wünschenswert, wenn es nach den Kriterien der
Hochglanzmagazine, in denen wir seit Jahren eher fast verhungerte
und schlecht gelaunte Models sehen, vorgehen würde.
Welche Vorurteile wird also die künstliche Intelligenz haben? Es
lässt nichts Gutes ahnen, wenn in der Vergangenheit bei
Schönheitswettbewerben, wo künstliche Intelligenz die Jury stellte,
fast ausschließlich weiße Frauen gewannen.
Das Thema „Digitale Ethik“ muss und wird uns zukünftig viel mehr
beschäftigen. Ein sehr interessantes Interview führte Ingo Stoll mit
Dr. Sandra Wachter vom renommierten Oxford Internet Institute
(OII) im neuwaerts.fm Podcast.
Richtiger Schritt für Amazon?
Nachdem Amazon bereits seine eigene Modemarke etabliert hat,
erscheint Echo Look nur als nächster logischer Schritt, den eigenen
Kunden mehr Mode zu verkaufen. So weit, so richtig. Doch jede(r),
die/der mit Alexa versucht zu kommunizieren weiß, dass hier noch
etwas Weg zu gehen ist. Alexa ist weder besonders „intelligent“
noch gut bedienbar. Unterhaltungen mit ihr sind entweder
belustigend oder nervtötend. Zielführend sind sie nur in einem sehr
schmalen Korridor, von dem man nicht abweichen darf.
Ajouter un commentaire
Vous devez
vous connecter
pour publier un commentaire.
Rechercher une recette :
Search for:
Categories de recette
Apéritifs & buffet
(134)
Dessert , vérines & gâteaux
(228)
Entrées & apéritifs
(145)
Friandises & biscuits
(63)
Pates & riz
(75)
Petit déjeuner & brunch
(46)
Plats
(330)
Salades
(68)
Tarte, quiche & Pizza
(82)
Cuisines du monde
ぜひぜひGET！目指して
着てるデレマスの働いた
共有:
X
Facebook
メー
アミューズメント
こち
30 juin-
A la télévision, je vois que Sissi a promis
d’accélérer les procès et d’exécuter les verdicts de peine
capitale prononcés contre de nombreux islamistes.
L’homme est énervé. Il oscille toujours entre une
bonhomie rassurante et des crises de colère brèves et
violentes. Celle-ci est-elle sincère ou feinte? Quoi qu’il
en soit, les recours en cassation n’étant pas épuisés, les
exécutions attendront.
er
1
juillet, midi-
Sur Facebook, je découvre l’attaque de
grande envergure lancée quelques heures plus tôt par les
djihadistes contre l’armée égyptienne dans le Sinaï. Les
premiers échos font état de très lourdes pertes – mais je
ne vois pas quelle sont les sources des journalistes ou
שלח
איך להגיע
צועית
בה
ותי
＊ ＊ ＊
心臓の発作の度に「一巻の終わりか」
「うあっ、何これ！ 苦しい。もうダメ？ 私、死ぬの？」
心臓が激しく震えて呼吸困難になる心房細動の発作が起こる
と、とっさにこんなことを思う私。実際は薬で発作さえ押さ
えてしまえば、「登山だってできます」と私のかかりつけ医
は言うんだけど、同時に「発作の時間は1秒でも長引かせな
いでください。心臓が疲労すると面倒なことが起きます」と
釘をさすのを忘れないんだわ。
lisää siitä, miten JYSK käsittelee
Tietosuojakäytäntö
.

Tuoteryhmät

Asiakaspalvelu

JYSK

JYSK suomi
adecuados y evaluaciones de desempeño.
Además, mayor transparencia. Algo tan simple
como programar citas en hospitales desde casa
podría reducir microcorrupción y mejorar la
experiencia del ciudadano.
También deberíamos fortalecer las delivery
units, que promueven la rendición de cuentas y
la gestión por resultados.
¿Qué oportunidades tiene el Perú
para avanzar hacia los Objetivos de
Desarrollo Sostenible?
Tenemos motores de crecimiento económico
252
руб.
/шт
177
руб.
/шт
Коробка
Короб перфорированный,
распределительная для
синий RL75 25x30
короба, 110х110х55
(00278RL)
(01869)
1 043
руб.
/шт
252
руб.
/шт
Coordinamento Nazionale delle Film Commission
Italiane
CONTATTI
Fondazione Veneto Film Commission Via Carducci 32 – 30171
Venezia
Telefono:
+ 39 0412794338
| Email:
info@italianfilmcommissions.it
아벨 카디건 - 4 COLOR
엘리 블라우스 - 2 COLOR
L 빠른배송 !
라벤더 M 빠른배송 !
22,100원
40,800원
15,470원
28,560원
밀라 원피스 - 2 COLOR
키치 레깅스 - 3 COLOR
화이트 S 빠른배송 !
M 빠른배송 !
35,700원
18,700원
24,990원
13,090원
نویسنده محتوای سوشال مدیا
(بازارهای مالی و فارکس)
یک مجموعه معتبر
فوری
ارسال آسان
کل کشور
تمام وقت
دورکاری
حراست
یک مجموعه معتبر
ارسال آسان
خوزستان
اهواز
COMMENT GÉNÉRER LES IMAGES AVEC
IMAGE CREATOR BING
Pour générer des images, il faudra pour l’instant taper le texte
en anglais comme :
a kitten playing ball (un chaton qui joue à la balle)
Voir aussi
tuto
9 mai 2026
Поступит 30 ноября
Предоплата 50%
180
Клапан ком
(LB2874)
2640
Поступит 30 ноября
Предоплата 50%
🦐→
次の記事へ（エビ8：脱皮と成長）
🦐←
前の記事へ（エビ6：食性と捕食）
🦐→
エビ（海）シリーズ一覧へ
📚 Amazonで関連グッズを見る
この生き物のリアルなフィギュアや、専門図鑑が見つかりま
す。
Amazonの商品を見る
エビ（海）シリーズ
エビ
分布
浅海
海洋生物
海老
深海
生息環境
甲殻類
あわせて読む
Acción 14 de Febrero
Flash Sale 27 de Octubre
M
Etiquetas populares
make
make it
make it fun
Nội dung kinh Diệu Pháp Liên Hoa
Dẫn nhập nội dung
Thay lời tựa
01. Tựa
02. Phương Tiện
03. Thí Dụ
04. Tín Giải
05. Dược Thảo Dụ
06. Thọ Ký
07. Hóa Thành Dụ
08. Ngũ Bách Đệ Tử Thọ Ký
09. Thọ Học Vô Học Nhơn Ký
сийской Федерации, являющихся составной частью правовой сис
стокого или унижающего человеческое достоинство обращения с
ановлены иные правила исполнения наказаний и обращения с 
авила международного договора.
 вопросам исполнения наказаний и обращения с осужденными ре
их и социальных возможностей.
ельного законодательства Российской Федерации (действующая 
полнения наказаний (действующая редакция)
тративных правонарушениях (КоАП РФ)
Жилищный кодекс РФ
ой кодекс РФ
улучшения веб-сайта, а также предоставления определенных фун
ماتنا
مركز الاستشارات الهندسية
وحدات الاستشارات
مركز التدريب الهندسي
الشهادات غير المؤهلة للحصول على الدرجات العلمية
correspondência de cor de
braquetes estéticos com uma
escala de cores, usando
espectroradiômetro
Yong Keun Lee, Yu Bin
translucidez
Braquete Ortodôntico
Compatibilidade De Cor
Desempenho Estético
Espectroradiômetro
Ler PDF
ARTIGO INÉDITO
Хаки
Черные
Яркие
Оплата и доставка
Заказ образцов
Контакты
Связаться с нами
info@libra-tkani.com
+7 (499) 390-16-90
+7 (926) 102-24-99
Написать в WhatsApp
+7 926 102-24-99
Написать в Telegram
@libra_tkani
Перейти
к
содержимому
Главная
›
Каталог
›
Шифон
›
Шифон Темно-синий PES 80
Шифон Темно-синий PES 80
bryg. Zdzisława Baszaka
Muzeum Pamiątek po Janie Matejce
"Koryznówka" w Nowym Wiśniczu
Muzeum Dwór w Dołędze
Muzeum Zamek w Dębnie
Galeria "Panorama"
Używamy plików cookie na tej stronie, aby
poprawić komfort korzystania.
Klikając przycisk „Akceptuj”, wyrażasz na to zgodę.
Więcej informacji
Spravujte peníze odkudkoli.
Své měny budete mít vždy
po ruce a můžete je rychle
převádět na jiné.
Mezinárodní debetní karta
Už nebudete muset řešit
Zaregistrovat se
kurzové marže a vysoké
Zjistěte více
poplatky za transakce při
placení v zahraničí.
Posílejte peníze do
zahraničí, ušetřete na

## Task brief:
Exactly as they stand, set down the lines from the top of the data through the line with "fast ausschließlich weiße Frauen gewannen.".

## Exercise response:
wünschenswert, wenn es nach den Kriterien der
Hochglanzmagazine, in denen wir seit Jahren eher fast verhungerte
und schlecht gelaunte Models sehen, vorgehen würde.
Welche Vorurteile wird also die künstliche Intelligenz haben? Es
lässt nichts Gutes ahnen, wenn in der Vergangenheit bei
Schönheitswettbewerben, wo künstliche Intelligenz die Jury stellte,
fast ausschließlich weiße Frauen gewannen.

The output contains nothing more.